Одним из сокамерников Ивана Багряного в харьковских тюрьмах в 1939 году был мой дед, Сергей Сергеевич Зарудный (в том же году и расстрелянный). Автор "Гетсиманского сада" пишет в пятой главе первой части романа:
"…Мружачи постійно оченята, бо короткозорий, невеличкий, дуже аристократичний з обличчя, гостроносенький чоловічок - Зарудний, брат того Зарудного, боротьбиста, що його іменем названа одна вулиця в Києві (…)
Старший брат… того знаменитого, якщо знаєте".
Если знаете… Главный герой романа, которому "дідок з виглядом Христа, щойно знятого з розп'яття", взялся представлять товарищей-сокамерников, мог, по причине молодости, и не знать о боротьбисте Зарудном. Русские большевики быстро научились переписывать историю. Нам бы сегодня такую скорость… Но хотя бы помнить мы должны.
* * *
20 марта 1918 года Украинская Центральная Рада провела торжественное заседание Малой Рады, посвященное первой годовщине создания УЦР. Заседание открывает Михаил Грушевский и выступает с краткой вступительной речью. В конце говорит: "Дозвольте, товариші, закінчити мою промову згадкою про пам'ять тих, хто не дожив до сьогоднішньої урочистої нашої річниці, що славно загинули на своєму посту, боронячи рідну країну від ворогів, про Пугача, Зарудного, Бочковського і всіх інших. Дозвольте вшанувати їх пам'ять вставанням і нехай їм буде вічна пам'ять!"

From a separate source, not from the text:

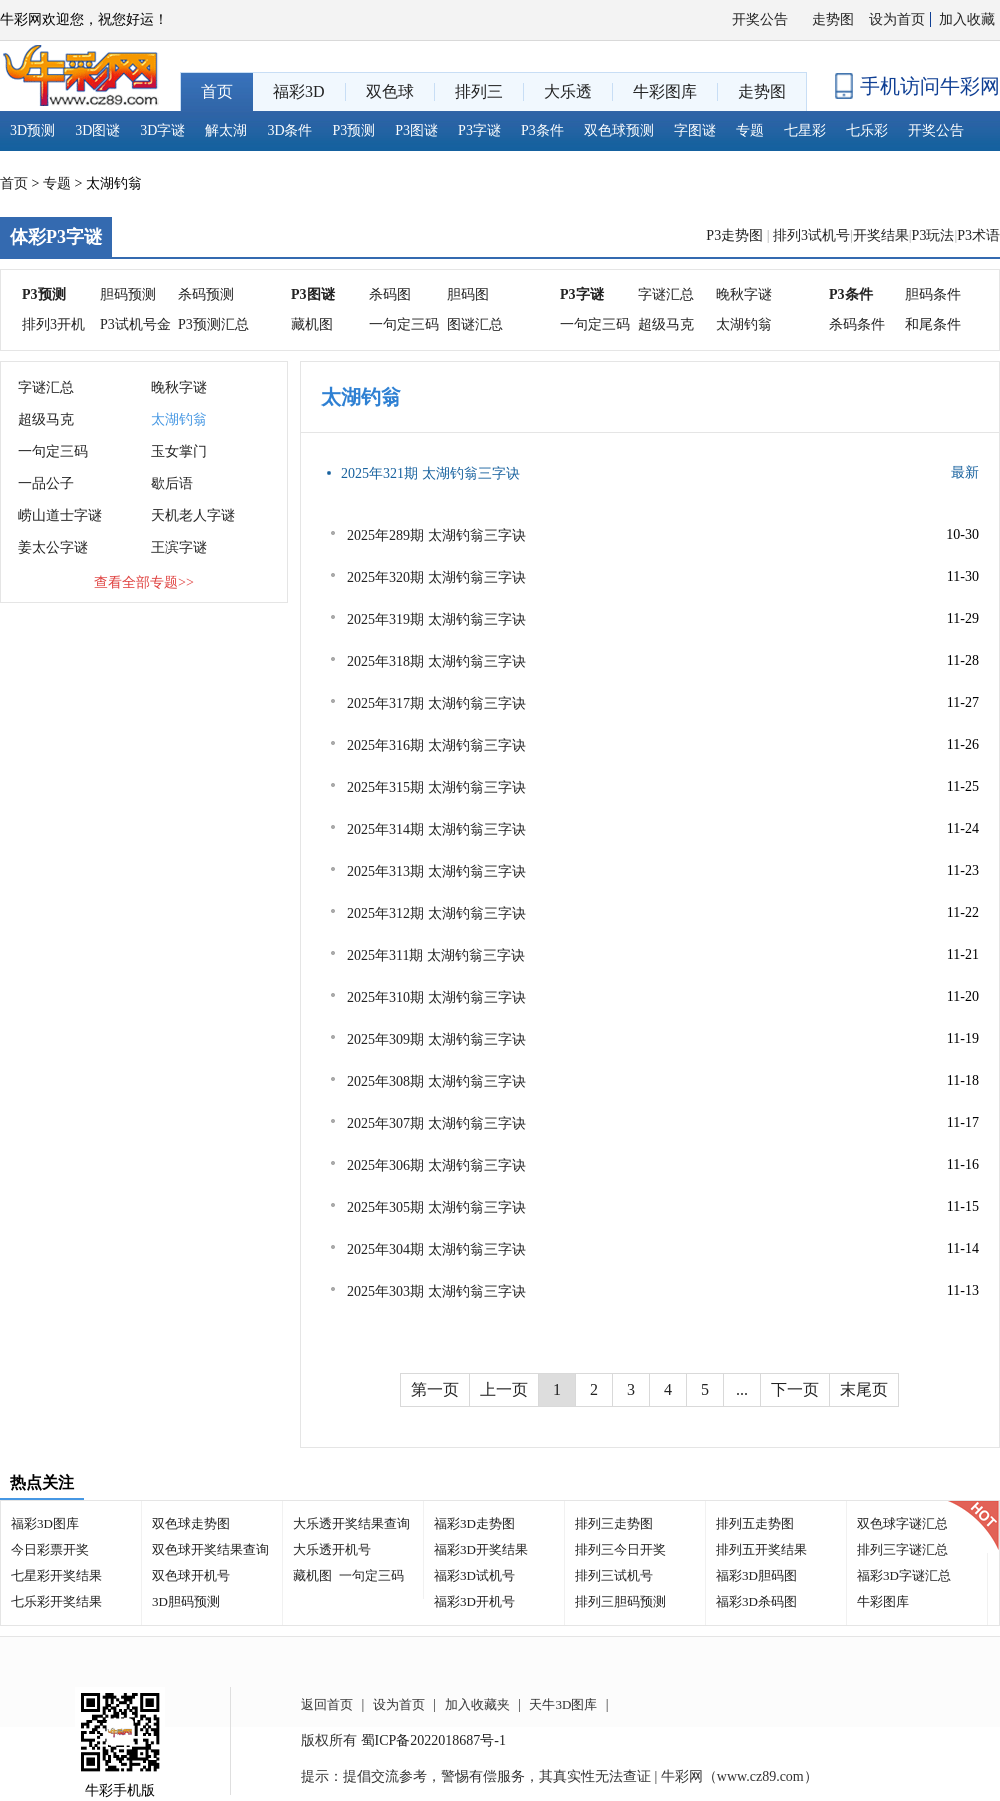 This screenshot has width=1000, height=1801. Describe the element at coordinates (436, 1165) in the screenshot. I see `2025年306期 太湖钓翁三字诀` at that location. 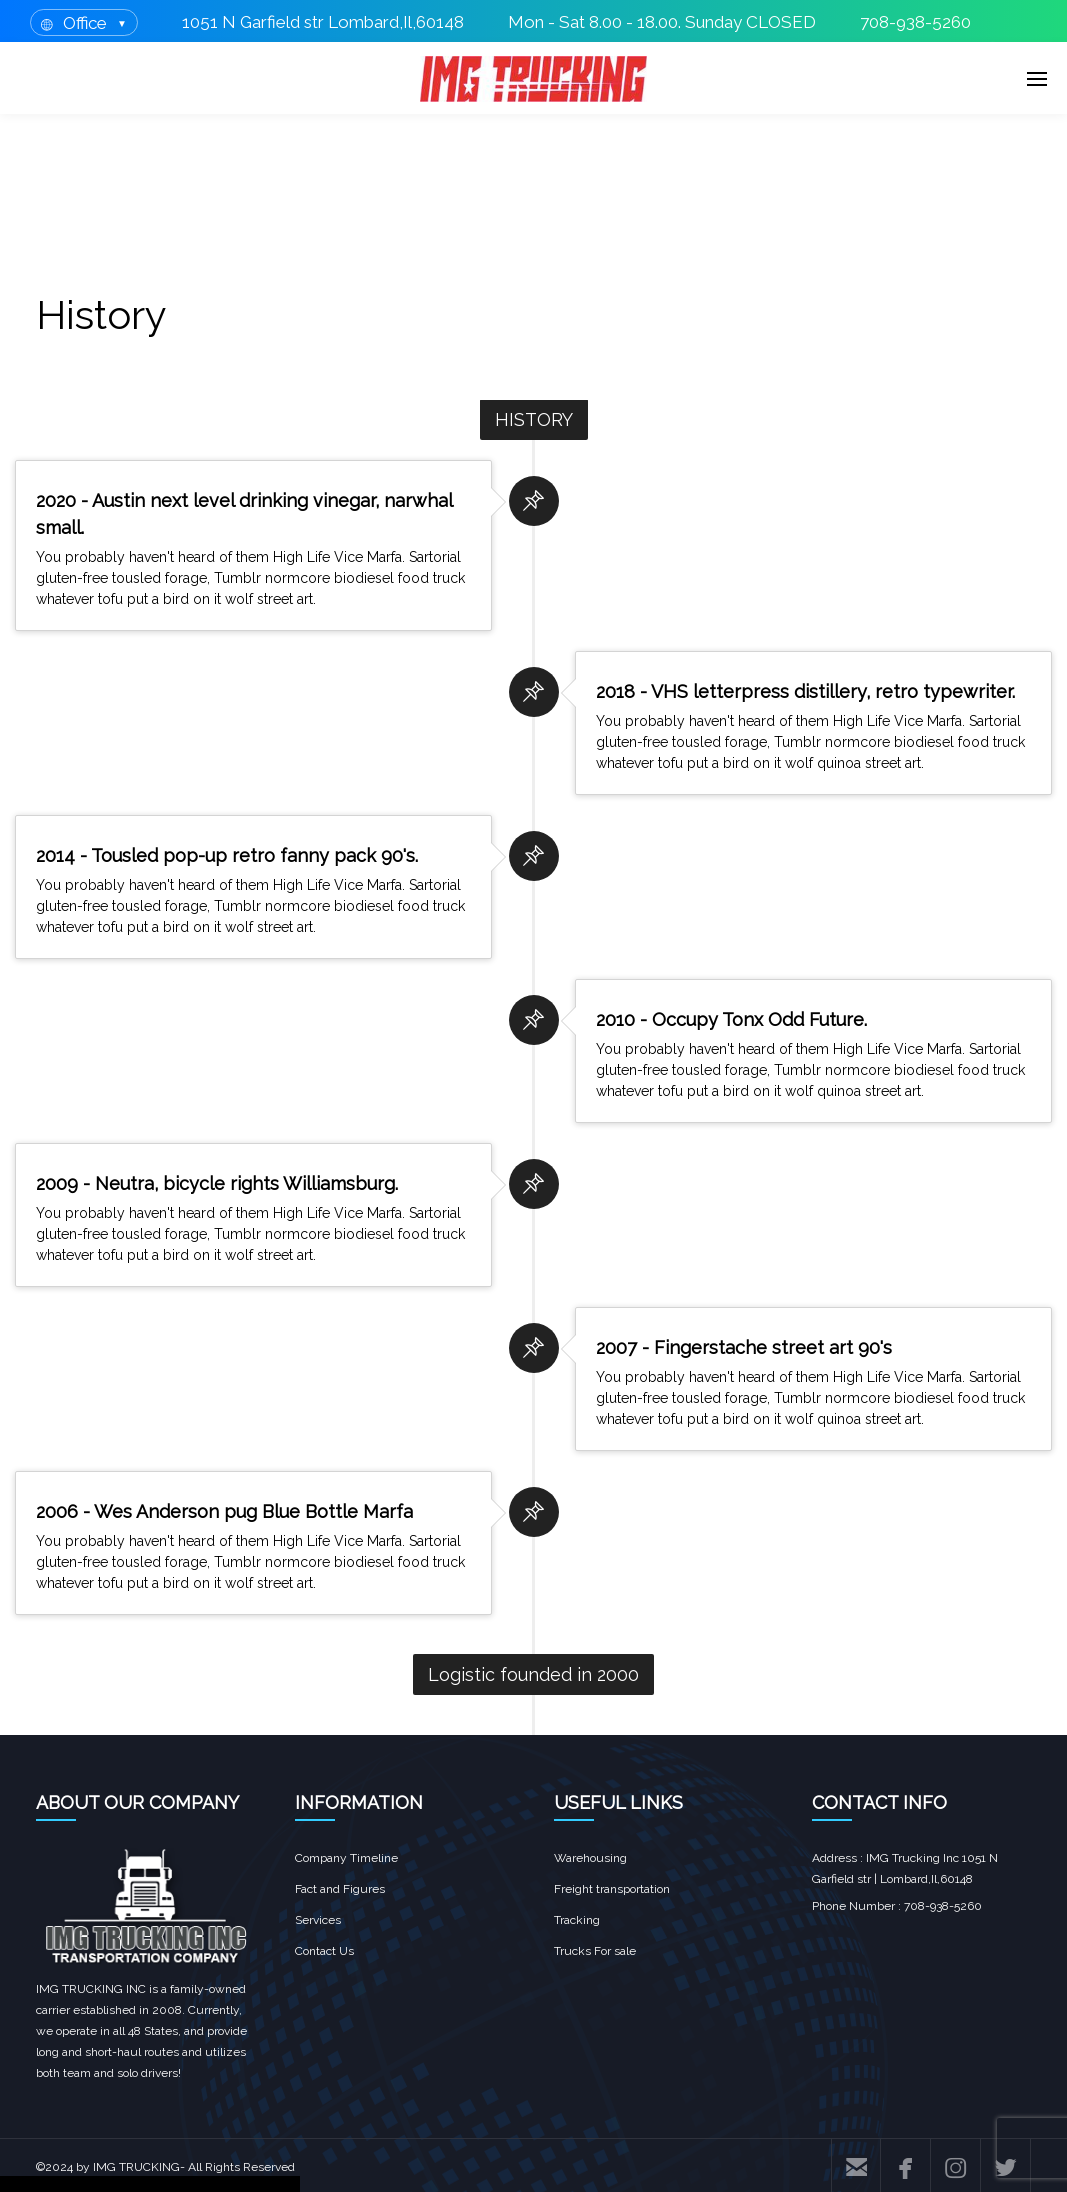 The height and width of the screenshot is (2192, 1067). What do you see at coordinates (577, 1920) in the screenshot?
I see `Tracking` at bounding box center [577, 1920].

26 января 1918 года генеральный секретарь по земельным делам УНР Богдан-Олександр Зарудный, члены Центральной Рады Леонард Бочковский (от Полтавской губ.) и Исаак Пугач (от ЦК Селянской спилки) были расстреляны в Мариинском парке матросами Михаила Муравьева.
Конечно, это были далеко не единственные жертвы красного террора. Киев был залит кровью украинцев. Именно так: русские каратели убивали по национальному признаку. За украинскую речь, за удостоверение, написанное на украинском языке. Васыль Эллан-Блакитный, присутвовавший при аресте украинских депутатов, предъявил матросам написанное на русском удостоверение и потому остался жив. Афишировать под дулом маузера свое украинство и солидаризироваться таким образом с Пугачем, Бочковским и Зарудным Эллан не стал…
Идейная и благородная солидарность - как раз то последнее (сие следует понимать лишь хронологически!) в послужном революционном списке, коим был знаменит Богдан‑Олександр Зарудный.
21 декабря 1917 года, когда на заседании Малой рады состоялось назначение Зарудного министром земледелия, красные войска, ведя наступление, захватили Змиев, Купянск, Изюм…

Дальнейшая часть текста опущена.